It’s Time to Prioritize Protein

pork chop fruit
( National Pork Board )

Everyone knows protein is a key nutrient to a healthy, active lifestyle. Walk into any grocery store and you’ll see shelves upon shelves of high-protein products. But despite its popularity, older Americans aren’t getting enough of it, reports a new study by The Ohio State University and Abbott Nutrition. 

And it’s not just about quantity. When and how often protein is consumed also has a great impact on health. Eating enough protein at the right times and getting regular exercise can help preserve muscle strength and function.

''The power of protein is sometimes underestimated,'' says Abby Sauer, M.P.H., R.D., registered dietitian at Abbott Nutrition and healthy aging expert. ''As the building blocks of our muscles, protein plays a role in every aspect of our lives – from providing energy to run 5 km to giving us strength to get out of a hospital bed. There are simple steps adults can take – like including protein at each meal – that will have a long-lasting impact on overall health.'' 

Upping your protein doesn’t have to be hard. Here are a few ways Leia Flure, registered dietitian and blogger at, suggests boosting your protein intake.
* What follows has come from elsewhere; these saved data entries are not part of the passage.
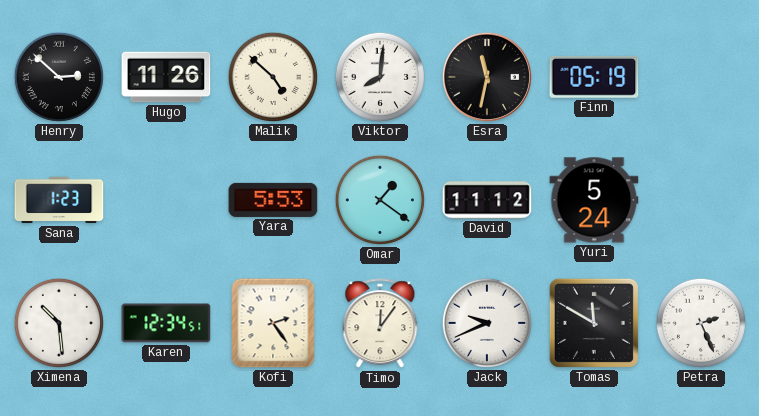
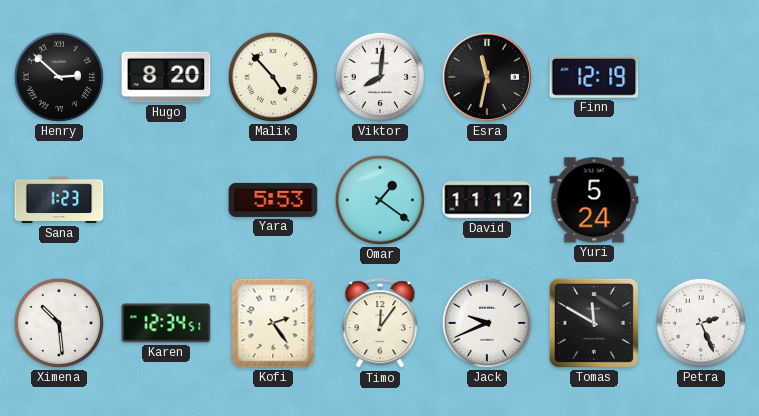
Hugo: 11:26 -> 8:20
Malik: 4:52 -> 4:53
Finn: 05:19 -> 12:19
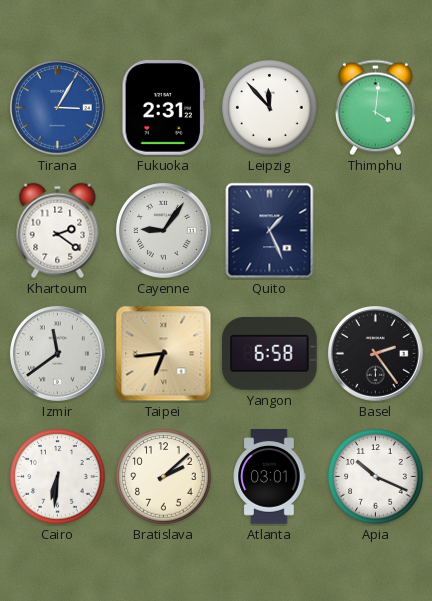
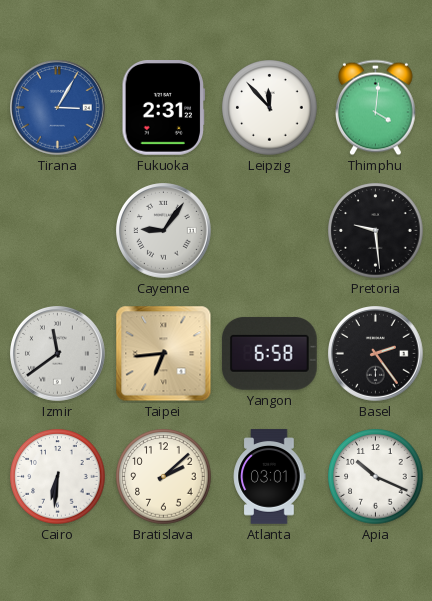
Khartoum: 2:21 -> none
Quito: 1:26 -> none
Pretoria: none -> 9:29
Add protein-toppers to meals.
Add diced ham to your pasta or salad. For example, pork and beans makes an affordable, protein-rich side dish, too. 

Snack on protein.
Instead of reaching for a handful of pretzels, snack on string cheese rolled between two slices of deli ham.

Scrutinize your plate.
Aim for about 25 to 30 grams of protein per meal. 
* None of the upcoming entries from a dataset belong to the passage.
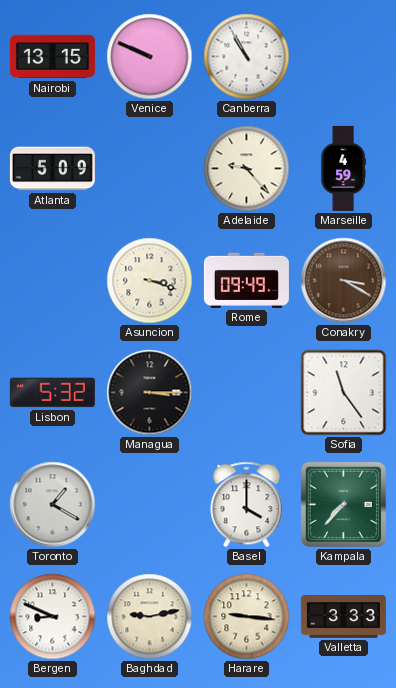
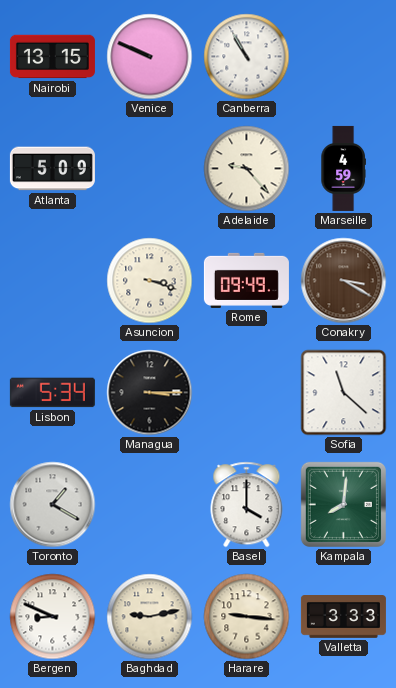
Lisbon: 5:32 -> 5:34
Sofia: 11:24 -> 11:22
Kampala: 7:37 -> 8:01
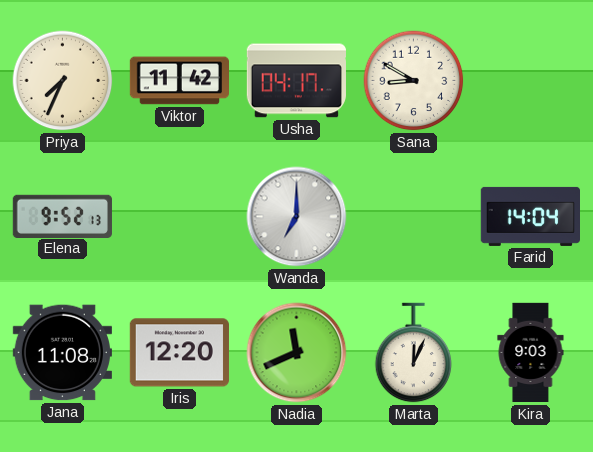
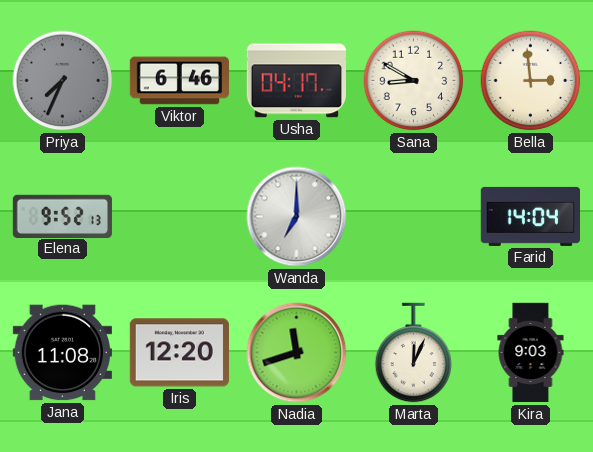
Priya dial: cream -> grey
Viktor: 11:42 -> 6:46
Bella: none -> 2:59
Nadia: 11:41 -> 11:42
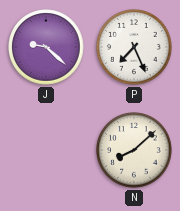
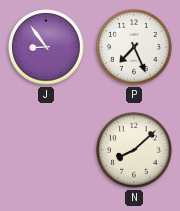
J: 9:22 -> 8:54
Don't forget about serving pork at dinner!
Depart from the expected by trying recipes with Asian, Caribbean or Italian flair. Check out the Farm Table to Family Table Recipe Book with favorite recipes from America's Pork Producers for ideas!

Amp up intake if you’re 65+.
Some adults may need up to two times more protein than younger adults, so add in protein snacks, like one before bed, or supplement your diet if needed.